In the wake of the highly esteemed 7D, the 60D took the XXD line in a new direction with a slightly dumbed down feature set. Having been a long time user of the XXD line, what I’ll do mostly in this review is address each of these changes. Here we go…
One of the best features of this camera, in my opinion, is the swivel LCD screen. I’ve done more than a few studio shoots where this swivel screen was a life saver. With it, you can shoot at low or high angles without having to crouch down or get in awkward positions to see the screen or adjust your settings. I can’t state how valuable this is. I only wish it would trickle up to one of Canon’s full frame cameras…
The 60D was widely derided upon release in part due to its cheaper plastic shell. Personally, I don’t think it makes one bit of difference – except for maybe making the camera lighter. Also, how often have you heard of these things breaking or cracking? Right…
I was concerned about the locking mode dial, thinking it would be a pain to adjust each time. While I would still prefer no locking button, in practice it hasn’t been that bad. But why they placed the movie mode on the far side of the wheel is beyond me, especially when you can’t rotate non-stop. Even my humble little S100 can do this.
The 60D lost the joystick of the previous models and replaced it with an 8-way controller around the set button. It doesn’t have the most precise tactile sensation, but it works well enough, and I’d say at least as good as the joystick did. It also works double as navigation in the menus, not just for AF points, which is nice.
The new swivel screen forced all of the buttons form the left over to the right side of the camera – which is just as well because it means one handed operation is much easier now, especially with the Q button right by your thumb. The top plate controls have been simplified to one function – which actually makes things less confusing. Ergonomically, it’s a fantastic camera.
The 60D inherited the 18MP sensor of the 7D, and you can’t argue there. While not as good a performer as the sensor in its rival – the Nikon D7000 – it’s no slouch and produces fine looking files. Just don’t count on ISO 12,800 anytime soon, although 6400 can be useable in a pinch.
THe 60D was the first Canon to include TTL control of Canon Speedlites – which is a feature that Nikon has had for years. This is a huge advantage for those doing off-camera flash photography. No need to buy an ST-E2 or other triggers. Although if you’re firing speedlites other than Canon, you’ll need some triggers.
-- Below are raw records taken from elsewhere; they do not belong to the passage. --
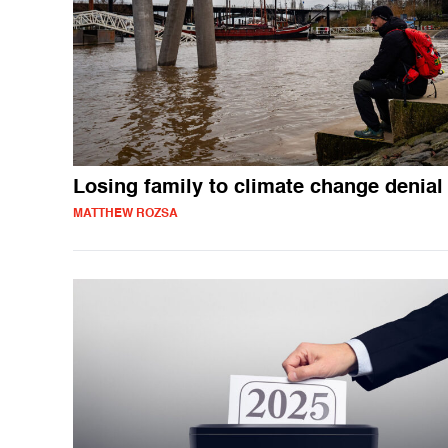
Losing family to climate change denial
MATTHEW ROZSA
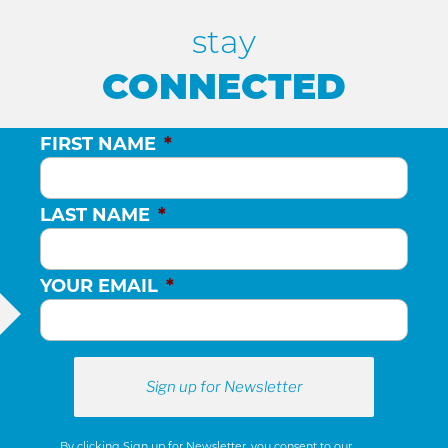
stay
CONNECTED
FIRST NAME
*
LAST NAME
*
YOUR EMAIL
*
By clicking Sign up for Newsletter, you consent to our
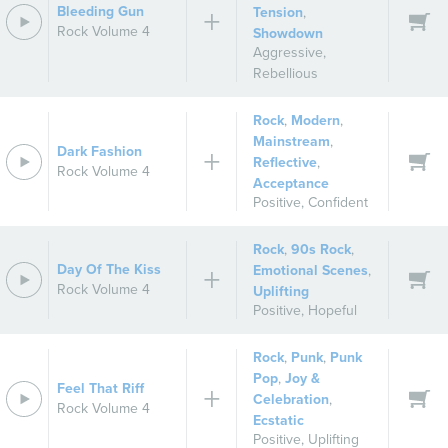
Bleeding Gun
Tension
,
Rock Volume 4
Showdown
Aggressive
,
Rebellious
Rock
,
Modern
,
Mainstream
,
Dark Fashion
Reflective
,
Rock Volume 4
Acceptance
Positive
,
Confident
Rock
,
90s Rock
,
Day Of The Kiss
Emotional Scenes
,
Rock Volume 4
Uplifting
Positive
,
Hopeful
Rock
,
Punk
,
Punk
Pop
,
Joy &
Feel That Riff
Celebration
,
Rock Volume 4
Ecstatic
Positive
,
Uplifting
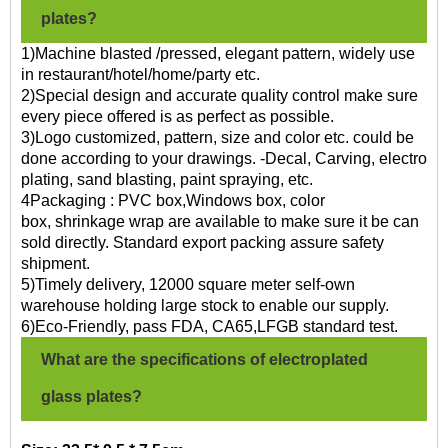
plates?
1)Machine blasted /pressed, elegant pattern, widely use
in restaurant/hotel/home/party etc.
2)Special design and accurate quality control make sure
every piece offered is as perfect as possible.
3)Logo customized, pattern, size and color etc. could be
done according to your drawings. -Decal, Carving, electro
plating, sand blasting, paint spraying, etc.
4Packaging : PVC box,Windows box, color
box, shrinkage wrap are available to make sure it be can
sold directly. Standard export packing assure safety
shipment.
5)Timely delivery, 12000 square meter self-own
warehouse holding large stock to enable our supply.
6)Eco-Friendly, pass FDA, CA65,LFGB standard test.
What are the specifications of electroplated
glass plates?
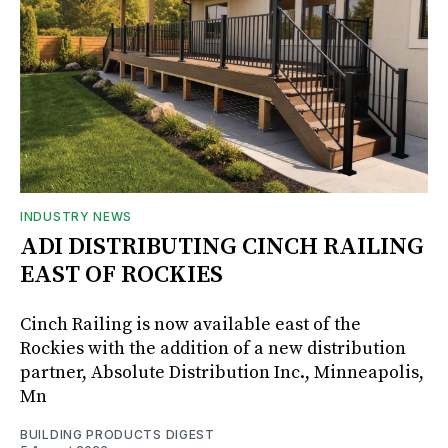
INDUSTRY NEWS
ADI DISTRIBUTING CINCH RAILING
EAST OF ROCKIES
Cinch Railing is now available east of the
Rockies with the addition of a new distribution
partner, Absolute Distribution Inc., Minneapolis,
Mn
BUILDING PRODUCTS DIGEST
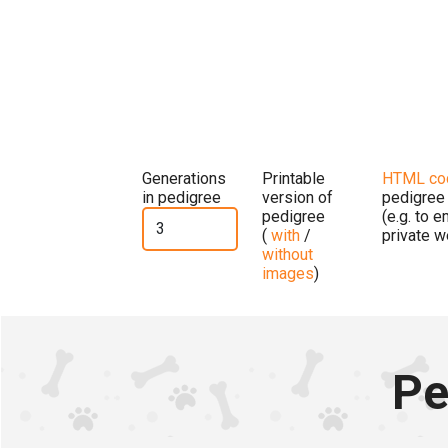
Generations
Printable
HTML co
in pedigree
version of
pedigree
pedigree
(e.g. to 
(
with
/
private w
without
images
)
Pe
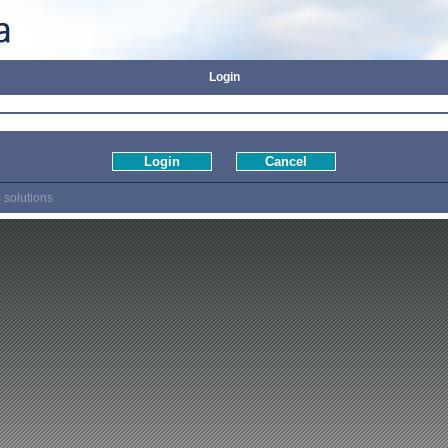
Login
 solutions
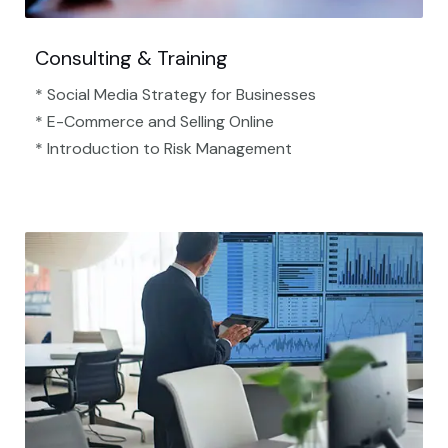
Consulting & Training
* Social Media Strategy for Businesses
* E-Commerce and Selling Online
* Introduction to Risk Management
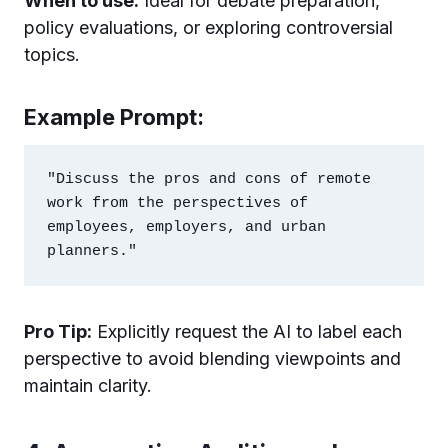
When to use:
Ideal for debate preparation,
policy evaluations, or exploring controversial
topics.
Example Prompt:
"Discuss the pros and cons of remote 
work from the perspectives of 
employees, employers, and urban 
Pro Tip:
Explicitly request the AI to label each
perspective to avoid blending viewpoints and
maintain clarity.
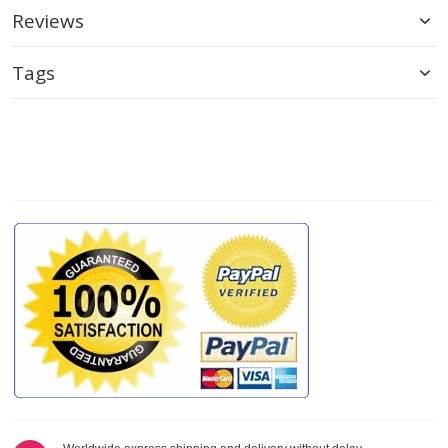
Reviews
Tags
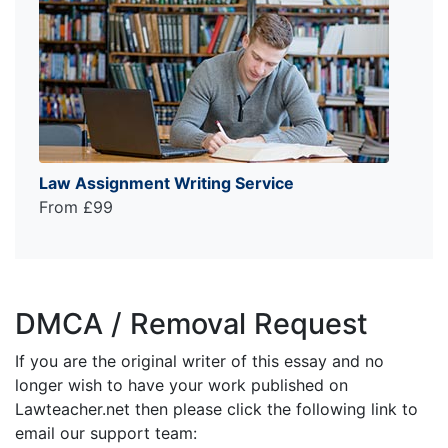
Law Assignment Writing Service
From £99
DMCA / Removal Request
If you are the original writer of this essay and no
longer wish to have your work published on
Lawteacher.net then please click the following link to
email our support team:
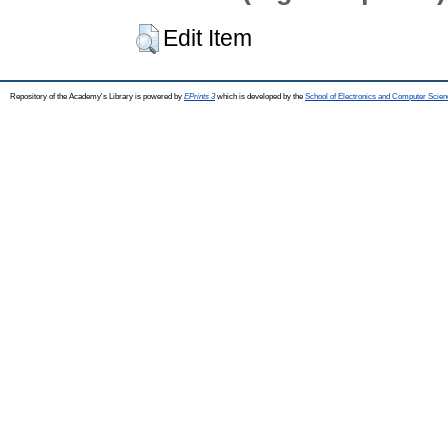
Edit Item
Repository of the Academy's Library is powered by
EPrints 3
which is developed by the
School of Electronics and Computer Scien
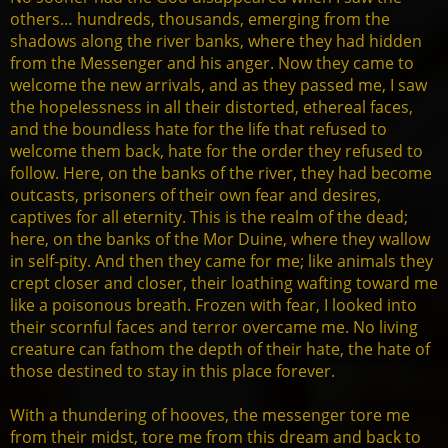
others… hundreds, thousands, emerging from the
shadows along the river banks, where they had hidden
from the Messenger and his anger. Now they came to
welcome the new arrivals, and as they passed me, I saw
the hopelessness in all their distorted, ethereal faces,
and the boundless hate for the life that refused to
welcome them back, hate for the order they refused to
follow. Here, on the banks of the river, they had become
outcasts, prisoners of their own fear and desires,
captives for all eternity. This is the realm of the dead;
here, on the banks of the Mor Duine, where they wallow
in self-pity. And then they came for me; like animals they
crept closer and closer, their loathing wafting toward me
like a poisonous breath. Frozen with fear, I looked into
their scornful faces and terror overcame me. No living
creature can fathom the depth of their hate, the hate of
those destined to stay in this place forever.
With a thundering of hooves, the messenger tore me
from their midst, tore me from this dream and back to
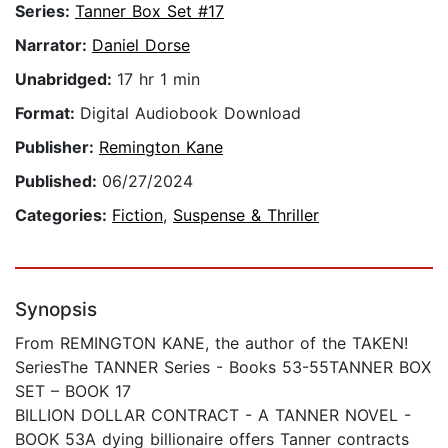
Series:
Tanner Box Set #17
Narrator:
Daniel Dorse
Unabridged:
17 hr 1 min
Format:
Digital Audiobook Download
Publisher:
Remington Kane
Published:
06/27/2024
Categories:
Fiction
,
Suspense & Thriller
Synopsis
From REMINGTON KANE, the author of the TAKEN!
SeriesThe TANNER Series - Books 53-55TANNER BOX
SET – BOOK 17
BILLION DOLLAR CONTRACT - A TANNER NOVEL -
BOOK 53A dying billionaire offers Tanner contracts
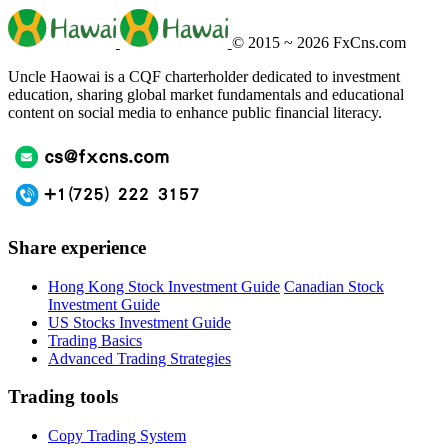
© 2015 ~ 2026
FxCns.com
Uncle Haowai is a CQF charterholder dedicated to investment
education, sharing global market fundamentals and educational
content on social media to enhance public financial literacy.
Share experience
Hong Kong Stock Investment Guide
Canadian Stock
Investment Guide
US Stocks Investment Guide
Trading Basics
Advanced Trading Strategies
Trading tools
Copy Trading System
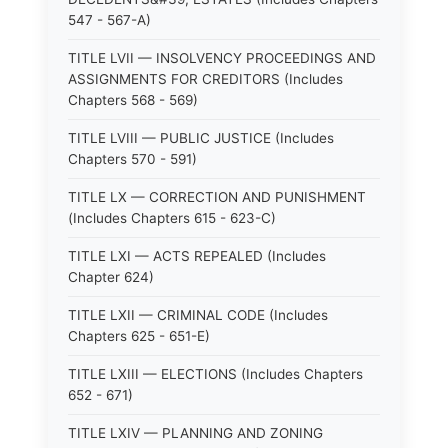
547 - 567-A)
TITLE LVII — INSOLVENCY PROCEEDINGS AND
ASSIGNMENTS FOR CREDITORS (Includes
Chapters 568 - 569)
TITLE LVIII — PUBLIC JUSTICE (Includes
Chapters 570 - 591)
TITLE LX — CORRECTION AND PUNISHMENT
(Includes Chapters 615 - 623-C)
TITLE LXI — ACTS REPEALED (Includes
Chapter 624)
TITLE LXII — CRIMINAL CODE (Includes
Chapters 625 - 651-E)
TITLE LXIII — ELECTIONS (Includes Chapters
652 - 671)
TITLE LXIV — PLANNING AND ZONING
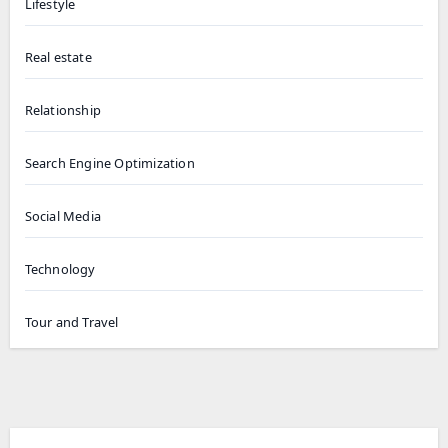
Lifestyle
Real estate
Relationship
Search Engine Optimization
Social Media
Technology
Tour and Travel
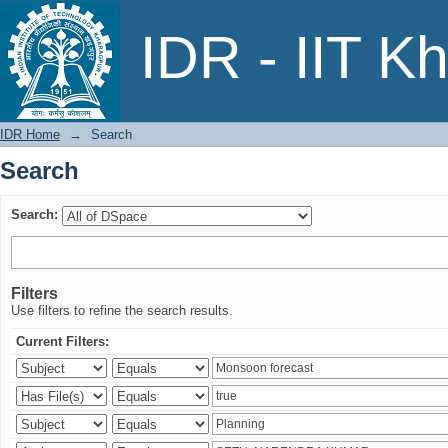
Search
IDR - IIT K
IDR Home
→
Search
Search
Search:
Filters
Use filters to refine the search results.
Current Filters:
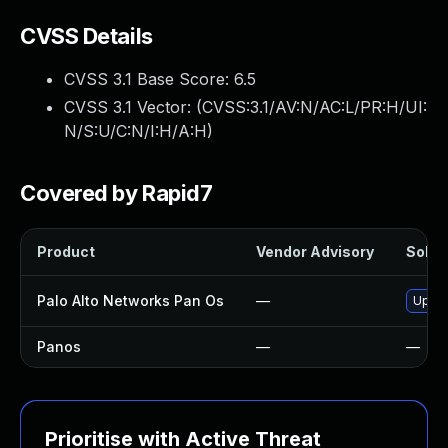
CVSS Details
CVSS 3.1 Base Score:
6.5
CVSS 3.1 Vector: (
CVSS:3.1/AV:N/AC:L/PR:H/UI:
N/S:U/C:N/I:H/A:H
)
Covered by Rapid7
Product
Vendor Advisory
Soluti
Palo Alto Networks Pan Os
—
Upgra
Panos
—
—
Prioritise with Active Threat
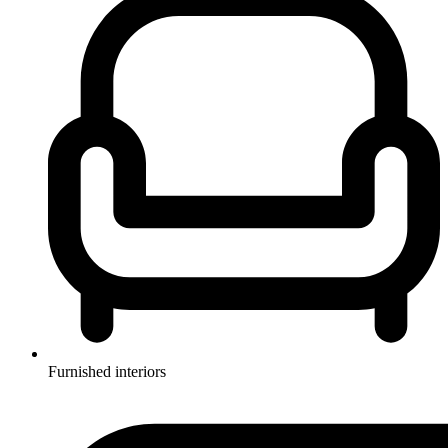
Furnished interiors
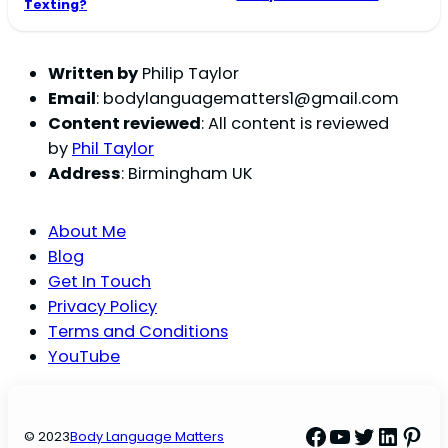
Texting?
Written by
Philip Taylor
Email
:
bodylanguagematters1@gmail.com
Content reviewed
: All content is reviewed
by
Phil Taylor
Address
: Birmingham UK
About Me
Blog
Get In Touch
Privacy Policy
Terms and Conditions
YouTube
Facebook
YouTube
Twitter
Linke
Pint
© 2023
Body Language Matters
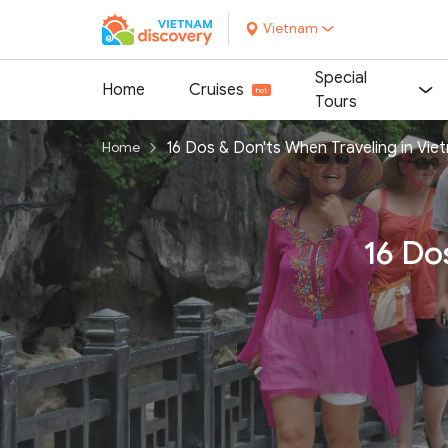
Vietnam
Special
Home
Cruises
Tours
16 Dos & Don'ts When Traveling in Vie
Home
16 Do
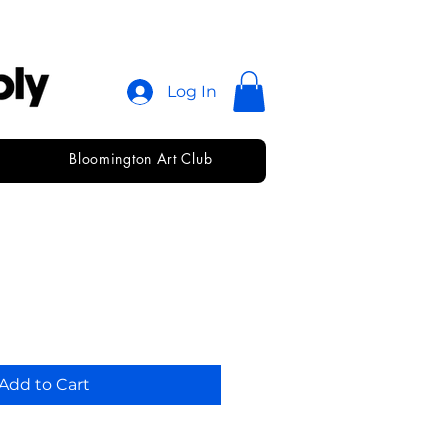
Log In
Bloomington Art Club
ketch • 11 x 14
Add to Cart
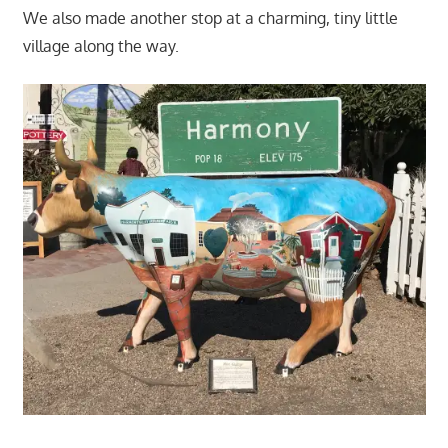
We also made another stop at a charming, tiny little
village along the way.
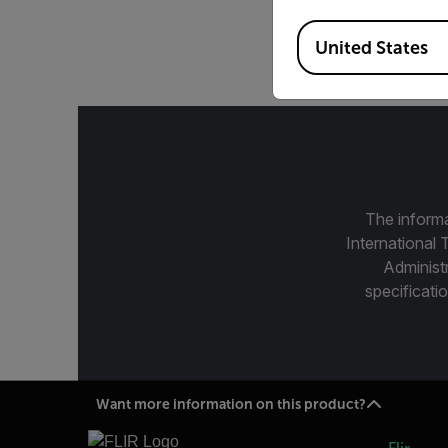
Available Locations
14.5°, 3-5 µ
United States
The informa
International 
Administ
specificatio
Want more information on this product?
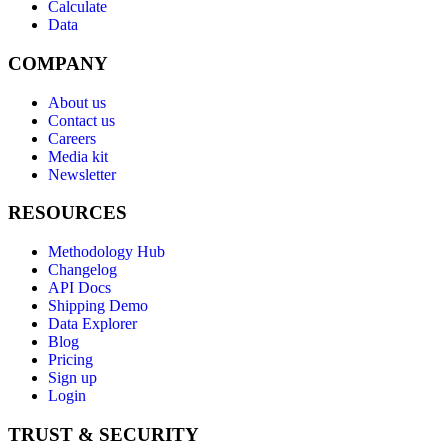
Calculate
Data
COMPANY
About us
Contact us
Careers
Media kit
Newsletter
RESOURCES
Methodology Hub
Changelog
API Docs
Shipping Demo
Data Explorer
Blog
Pricing
Sign up
Login
TRUST & SECURITY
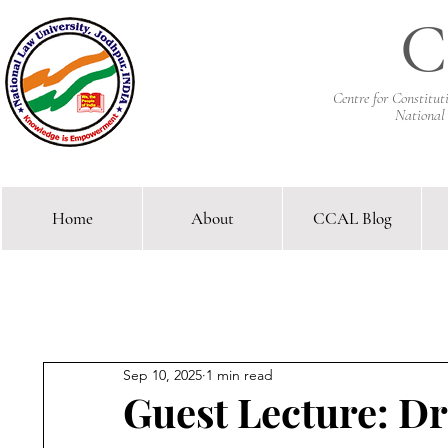
C
Centre for Constitu
National
Home
About
CCAL Blog
Comparative Constitutional 
Sep 10, 2025
1 min read
Guest Lecture: D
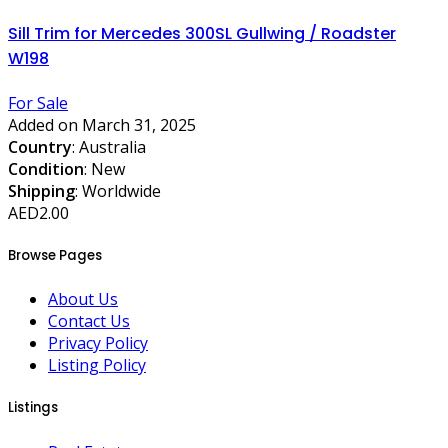
Sill Trim for Mercedes 300SL Gullwing / Roadster
W198
For Sale
Added on March 31, 2025
Country
: Australia
Condition
: New
Shipping
: Worldwide
AED2.00
Browse Pages
About Us
Contact Us
Privacy Policy
Listing Policy
Listings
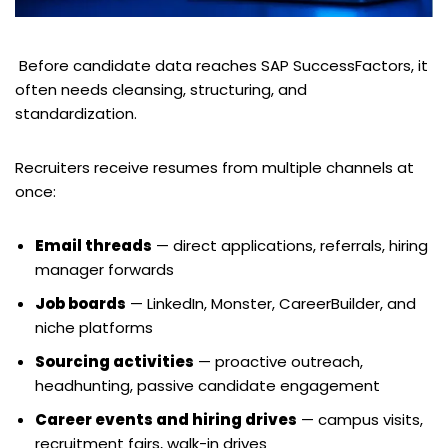
Before candidate data reaches SAP SuccessFactors, it
often needs cleansing, structuring, and
standardization.
Recruiters receive resumes from multiple channels at
once:
Email threads
— direct applications, referrals, hiring
manager forwards
Job boards
— LinkedIn, Monster, CareerBuilder, and
niche platforms
Sourcing activities
— proactive outreach,
headhunting, passive candidate engagement
Career events and hiring drives
— campus visits,
recruitment fairs, walk-in drives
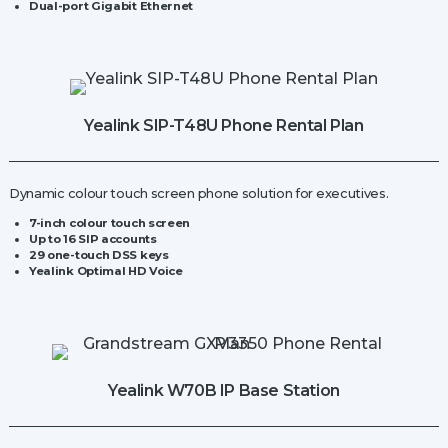
Dual-port Gigabit Ethernet
Yealink SIP-T48U Phone Rental Plan
Dynamic colour touch screen phone solution for executives.
7-inch colour touch screen
Up to 16 SIP accounts
29 one-touch DSS keys
Yealink Optimal HD Voice
Yealink W70B IP Base Station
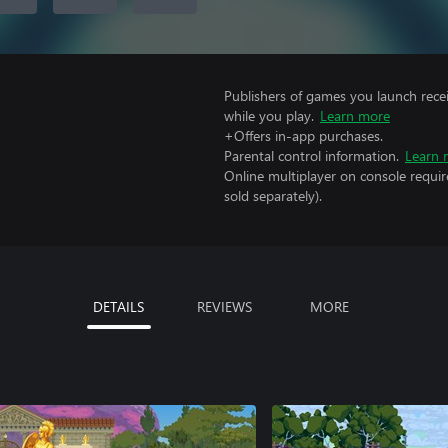
Publishers of games you launch recei
while you play.
Learn more
+Offers in-app purchases.
Parental control information.
Learn 
Online multiplayer on console requir
sold separately).
DETAILS
REVIEWS
MORE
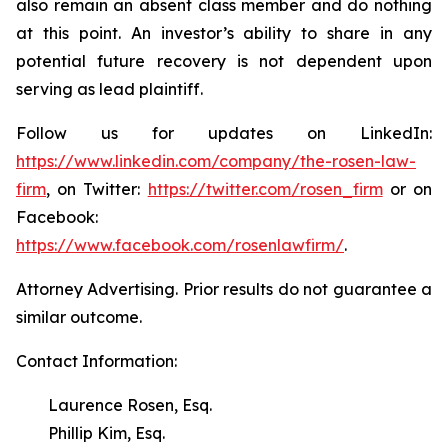
also remain an absent class member and do nothing
at this point. An investor’s ability to share in any
potential future recovery is not dependent upon
serving as lead plaintiff.
Follow us for updates on LinkedIn:
https://www.linkedin.com/company/the-rosen-law-
firm
, on Twitter:
https://twitter.com/rosen_firm
or on
Facebook:
https://www.facebook.com/rosenlawfirm/
.
Attorney Advertising. Prior results do not guarantee a
similar outcome.
Contact Information:
Laurence Rosen, Esq.
Phillip Kim, Esq.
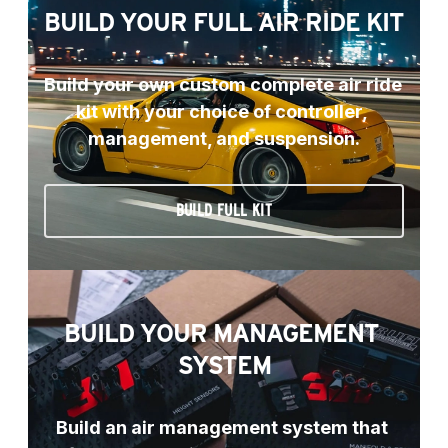
BUILD YOUR FULL AIR RIDE KIT
Build your own custom complete air ride 
kit with your choice of controller, 
management, and suspension.
BUILD FULL KIT
BUILD YOUR MANAGEMENT 
SYSTEM
Build an air management system that 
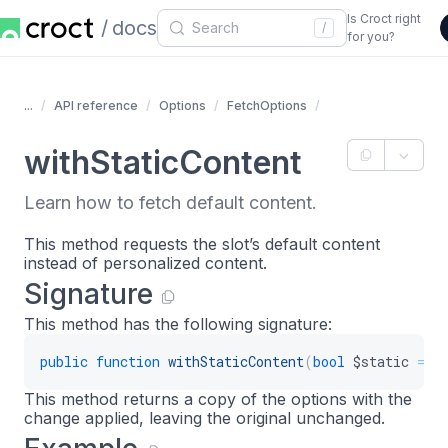
Is Croct right
docs
/
for you?
...
API reference
Options
FetchOptions
withStaticContent
Learn how to fetch default content.
This method requests the slot’s default content
instead of personalized content.
Signature
This method has the following signature:
public
function
withStaticContent
(
bool
$static
=
t
This method returns a copy of the options with the
change applied, leaving the original unchanged.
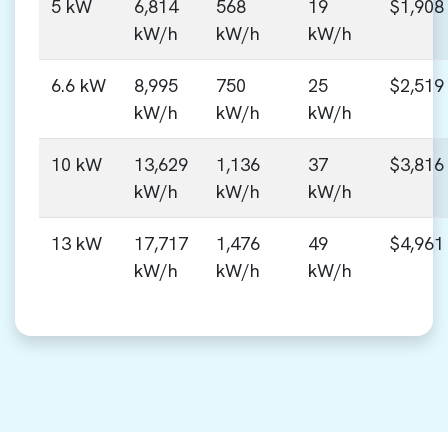
5 kW
6,814
568
19
$1,908
kW/h
kW/h
kW/h
6.6 kW
8,995
750
25
$2,519
kW/h
kW/h
kW/h
10 kW
13,629
1,136
37
$3,816
kW/h
kW/h
kW/h
13 kW
17,717
1,476
49
$4,961
kW/h
kW/h
kW/h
My conclusion? Despite the fact the camera was subject to quite a lot of abuse and criticism, it has served my needs well. Aside from what I’ve already mentioned, it has a wonderfully comfortable grip, reduced size for more portability, and a bargain price that comes in under a grand. Despite it not being full frame, or housed in a magnesium alloy shell, or sporting the latest and greatest AF – it has been my go-to camera in the studio, thanks in large part to the extremely useful swivel screen and rock solid image quality.